ZonalHistogram(shp, "OBJECTID", raster, histtab)

Once again, GetRasterProperties returns different values in ArcGIS than ArcPro

Also the standard deviation property returns zero and all values calculated with zonal histogram are also zero.

So any reasons for this - Does my ArcGIS build have a broken version of numpy - I will try to run the tool on another machine and report back but currently have no access. Any advice would be much appreciated.

Cheers,

Hugh

DanPatterson_Retired · ‎05-03-2019


import numpy as np
np.version.version‍‍‍‍‍‍‍

what is it?

The raster cell size and extent I assume were identical?

Can you report 'yourarray'.shape in both environments (checking for array shapes.

nanmean and its family have been around for quite a while.
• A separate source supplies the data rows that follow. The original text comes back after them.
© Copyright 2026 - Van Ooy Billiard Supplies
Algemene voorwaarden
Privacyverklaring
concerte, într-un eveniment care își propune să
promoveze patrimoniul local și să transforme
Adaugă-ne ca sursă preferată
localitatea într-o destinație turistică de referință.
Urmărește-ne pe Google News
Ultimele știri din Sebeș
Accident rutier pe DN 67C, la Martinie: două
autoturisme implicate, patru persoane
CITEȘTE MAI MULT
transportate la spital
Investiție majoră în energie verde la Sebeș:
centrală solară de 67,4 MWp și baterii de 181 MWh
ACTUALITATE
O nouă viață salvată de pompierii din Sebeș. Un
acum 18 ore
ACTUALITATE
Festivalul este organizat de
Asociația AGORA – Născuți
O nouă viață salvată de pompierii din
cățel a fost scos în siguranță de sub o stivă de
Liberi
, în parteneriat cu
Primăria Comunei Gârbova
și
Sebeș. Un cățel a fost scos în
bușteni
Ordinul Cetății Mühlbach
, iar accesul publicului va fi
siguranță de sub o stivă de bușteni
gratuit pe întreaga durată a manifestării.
Can you give an example of the difference? and can you confirm that your array is indeed floating point with arc* rasters nodata set to nan and not something like 0. It would be a good idea to query the array for what was the arc* nodata value to ensure that they were indeed converted to nan during the conversion.

Even

a = np.array([[1, 2, 3.], [4, np.nan, np.nan], [7, 8, 9]]).reshape(3,3)

a.shape
(3, 3)

a.size
9

np.sum(np.isnan(a))
2‍‍‍‍‍‍‍‍‍‍

np.nanmean(a)
4.857142857142857‍‍‍‍‍‍‍‍‍‍‍‍‍

HughGraham · ‎05-03-2019

Thanks Dan, really appreciate the ideas. numpy version is 1.9.3. It looks as though something is going funny with the raster to numpy array function... I belive you may be right with your suggestion about the handling of nan values. I've got some more probing to do though as numpy does appear to function correctly in both versions of python. I'll report back when I get a little further with this.

Cheers,

Hugh

DanPatterson_Retired · ‎05-03-2019

Hugh,

I could find no closed issues on numpy's GitHub that found an error in any of the nan functions, going back as far as I could.
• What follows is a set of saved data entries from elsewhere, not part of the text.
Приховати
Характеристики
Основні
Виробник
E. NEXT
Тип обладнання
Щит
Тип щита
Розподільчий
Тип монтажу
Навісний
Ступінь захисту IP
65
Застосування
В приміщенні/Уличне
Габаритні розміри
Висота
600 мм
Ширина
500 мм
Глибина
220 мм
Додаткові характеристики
GitHub - numpy/numpy: The fundamental package for scientific computing with Python.

You should really stick to Pro (a client nudge perhaps)… A lot has happened in numpy and Pro uses 1.15.? but is easily upgraded using conda like I have done.

Currently I am using np.version.version # '1.16.3' and scipy has had several version upgrades with improvements and additions.
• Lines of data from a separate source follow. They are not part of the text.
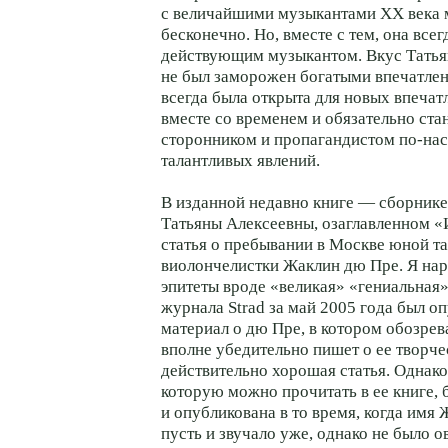
с величайшими музыкантами XX века
бесконечно. Но, вместе с тем, она всег
действующим музыкантом. Вкус Тать
не был заморожен богатыми впечатле
всегда была открыта для новых впечат
вместе со временем и обязательно ста
сторонником и пропагандистом по-на
талантливых явлений.
В изданной недавно книге — сборник
Татьяны Алексеевны, озаглавленном «
статья о пребывании в Москве юной т
виолончелистки Жаклин дю Пре. Я на
эпитеты вроде «великая» «гениальная» 
журнала Strad за май 2005 года был 
материал о дю Пре, в котором обозрев
вполне убедительно пишет о ее творче
действительно хорошая статья. Однако
которую можно прочитать в ее книге, 
и опубликована в то время, когда имя
пусть и звучало уже, однако не было о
Sadly, I suspect ArcMap 10.7 will be stuck with python 2.7 and the versions of numpy it supports (2.7 support ends this December). Pro is using 3.6.*

(I upgraded a bit to sys.version # =>: '3.6.8 |Anaconda, Inc.| (default, Dec 30 2018, 18:50:55) [MSC v.1915 64 bit (AMD64)]'. 3.7 is stable and 3.8 is a couple of candidate releases along.

I suspect you will have to wait out your clients until they are ready to move on... warn them about the world of Unicode as well, you will have no end of fun

HughGraham · ‎05-03-2019

Thanks for looking into it! I totally agree - really impressed with ArcPro and particularly the Anaconda environment - makes things much easier. Unfortunately I am unlikely to be able to persuade the clients to switch over any time soon. I'll update when I find the issue!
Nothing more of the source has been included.